Megaeventos e direito ao esporte

O Brasil segue com os preparativos para receber os megaeventos esportivos de 2014 e 2016. Nas cidades-sede, a luta contra o tempo para cumprir o cronograma de obras conta com ampla cobertura da imprensa nacional. Nem tão alardeada, entretanto, é a quantidade de dinheiro público investida na realização das competições. Estima-se que os gastos com a Copa e as Olimpíadas girem em torno de R$23bilhões e de R$25 a R$28bi, respectivamente.

Ainda que o assunto mais freqüente seja o andamento das obras, de outro lado, se torna cada vez mais intenso o debate sobre os legados dos megaeventos esportivos. Uma das discussões é exatamente sobre se os investimentos bilionários, efetivamente, trarão retornos ao povo brasileiro e desempenharão alguma função social nos anos seguintes a 2016. Outro ponto controverso é se a Copa e as Olimpíadas serão capazes deixar de herança uma cultura onde o esporte seja de fato encarado como direito e como meio de impulsionar o desenvolvimento infanto-juvenil.

Num país de 190milhões de habitantes, onde 60 milhões têm idade abaixo de 18 anos, não é difícil imaginar a importância de se fazer valer as leis que reconhecem o esporte como um direito da criança e do adolescente.
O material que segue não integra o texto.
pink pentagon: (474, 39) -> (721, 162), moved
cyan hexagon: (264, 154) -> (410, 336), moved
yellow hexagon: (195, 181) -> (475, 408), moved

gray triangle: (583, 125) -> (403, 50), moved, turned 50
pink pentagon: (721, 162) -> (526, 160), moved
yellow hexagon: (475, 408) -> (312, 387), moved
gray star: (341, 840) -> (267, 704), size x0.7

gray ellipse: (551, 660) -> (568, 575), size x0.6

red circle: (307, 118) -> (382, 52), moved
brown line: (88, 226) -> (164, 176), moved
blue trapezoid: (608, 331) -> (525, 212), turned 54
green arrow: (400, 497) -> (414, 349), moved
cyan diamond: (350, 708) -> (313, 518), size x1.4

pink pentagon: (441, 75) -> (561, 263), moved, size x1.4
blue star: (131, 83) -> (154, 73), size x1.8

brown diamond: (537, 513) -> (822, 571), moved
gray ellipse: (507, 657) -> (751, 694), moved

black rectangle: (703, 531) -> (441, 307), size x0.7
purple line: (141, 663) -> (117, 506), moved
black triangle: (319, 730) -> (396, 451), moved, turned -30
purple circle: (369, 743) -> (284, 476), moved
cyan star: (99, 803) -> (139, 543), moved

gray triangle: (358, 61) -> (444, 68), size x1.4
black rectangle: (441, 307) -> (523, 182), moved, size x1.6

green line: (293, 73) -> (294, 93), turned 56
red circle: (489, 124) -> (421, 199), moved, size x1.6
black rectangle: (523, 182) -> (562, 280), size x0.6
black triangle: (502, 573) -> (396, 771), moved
Para muitos, os momentos que antecedem os megaeventos de 2014 e 2016 representam grandes chances de discutir questões como o papel do esporte na vida destes cidadãos – já que serão a parcela da população mais impactada pelos legados positivos e negativos das competições.

A Oficial de Proteção do Unicef, Ilaria Favero, diz que a chegada dos megaeventos é uma excelente oportunidade para que os próprios adolescentes debatam o esporte sob a perspectiva dos direitos. “A realização dos megaeventos representa uma grande oportunidade de envolvermos os adolescentes na discussão sobre o legado que eles podem deixar para a população, principalmente, quando o assunto é a garantia do direito ao esporte seguro e inclusivo para cada criança e cada adolescente brasileiro”, afirma.

No entanto, Favero adverte que muitos são os riscos de violações de direitos envolvidos em sediar competições como estas. “Por outro lado, se não forem bem estruturados e organizados, os megaeventos podem se tornar momentos nos quais crianças e adolescentes se exponham a situações de vulnerabilidade social. Em particular, preocupa o possível aumento da violência, abuso e exploração sexual, além do tráfico e trabalho infantil de crianças e adolescentes antes e durante os jogos”, explica.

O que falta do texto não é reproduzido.